Connecting SQL Databases to Databricks for Unified Data Analysis

Overview

Databricks has emerged as a powerful unified data platform that simplifies big data processing and advanced analytics. Its support for Apache Spark and seamless integration with cloud platforms like AWS, Azure, and Google Cloud empowers data engineers, analysts, and scientists to process large datasets efficiently. One of the most crucial steps in making the most of Databricks is connecting your external databases, whether PostgreSQL, MySQL, SQL Server, or other RDBMS, so that you can read, transform, and analyze data in a collaborative environment.

In this blog post, we will dive deep into how to mount your database to Databricks, including step-by-step instructions, key considerations, and best practices to ensure secure and scalable access.

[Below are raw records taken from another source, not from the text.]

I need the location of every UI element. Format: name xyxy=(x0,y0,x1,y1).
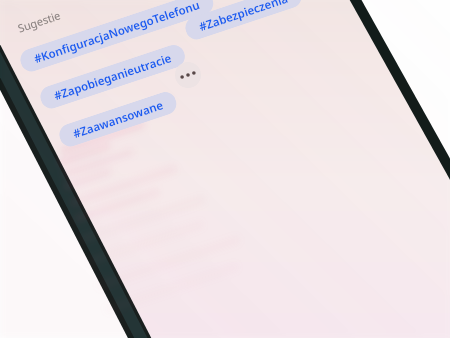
button[interactable]: #KonfiguracjaNowegoTelefonu xyxy=(17,0,216,74)
staticText: #Zabezpieczenia xyxy=(197,0,290,35)
button[interactable]: More options xyxy=(175,62,201,88)
staticText: Sugestie xyxy=(16,7,63,36)
staticText: #Zapobieganieutracie xyxy=(52,50,174,104)
button[interactable]: Sugestie xyxy=(16,7,63,36)
button[interactable]: #Zapobieganieutracie xyxy=(37,42,188,111)
button[interactable]: #Zaawansowane xyxy=(56,89,179,149)
staticText: #KonfiguracjaNowegoTelefonu xyxy=(32,0,202,67)
button[interactable]: #Zabezpieczenia xyxy=(182,0,304,42)
staticText: #Zaawansowane xyxy=(71,97,165,142)
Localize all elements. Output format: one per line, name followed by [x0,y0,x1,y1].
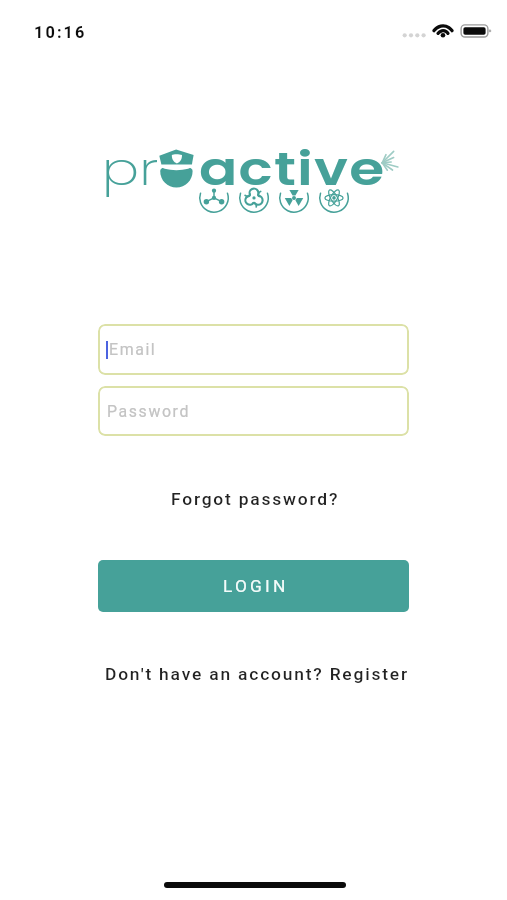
staticText: LOGIN [223,576,289,596]
staticText: 10:16 [34,23,87,42]
button[interactable]: Email [98,324,409,375]
staticText: active [199,137,386,201]
button[interactable]: Don't have an account? Register [99,660,415,688]
staticText: Don't have an account? Register [105,664,409,684]
button[interactable]: Forgot password? [165,485,346,513]
staticText: pr [102,137,160,201]
staticText: Email [109,340,157,359]
staticText: Password [107,402,190,421]
staticText: Forgot password? [171,489,340,509]
button[interactable]: LOGIN [98,560,409,612]
other: Signal, Wi-Fi and battery status [398,0,498,52]
other: proactive [100,136,400,226]
button[interactable]: Password [98,386,409,436]
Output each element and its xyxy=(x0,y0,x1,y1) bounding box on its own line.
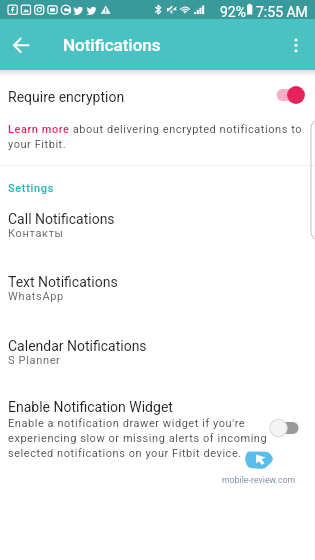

Pioneers in Cloud Consulting & Migration Services

Reduced infrastructural costs
Accelerated application deployment

Get Started

Why Mount a Database to Databricks?

Databricks allows you to work with various data sources, including file systems like Amazon S3, Azure Data Lake, and databases via JDBC. While mounting is typically associated with cloud storage systems, connecting to a database (which might be confused with “mounting”) means creating a live, reusable connection between Databricks and your relational or NoSQL data source.

Mounting or connecting your database to Databricks provides several advantages:

Centralized Access: Collaborate across teams on a common workspace.
ETL Simplification: Perform transformations and data movement using Spark SQL or PySpark.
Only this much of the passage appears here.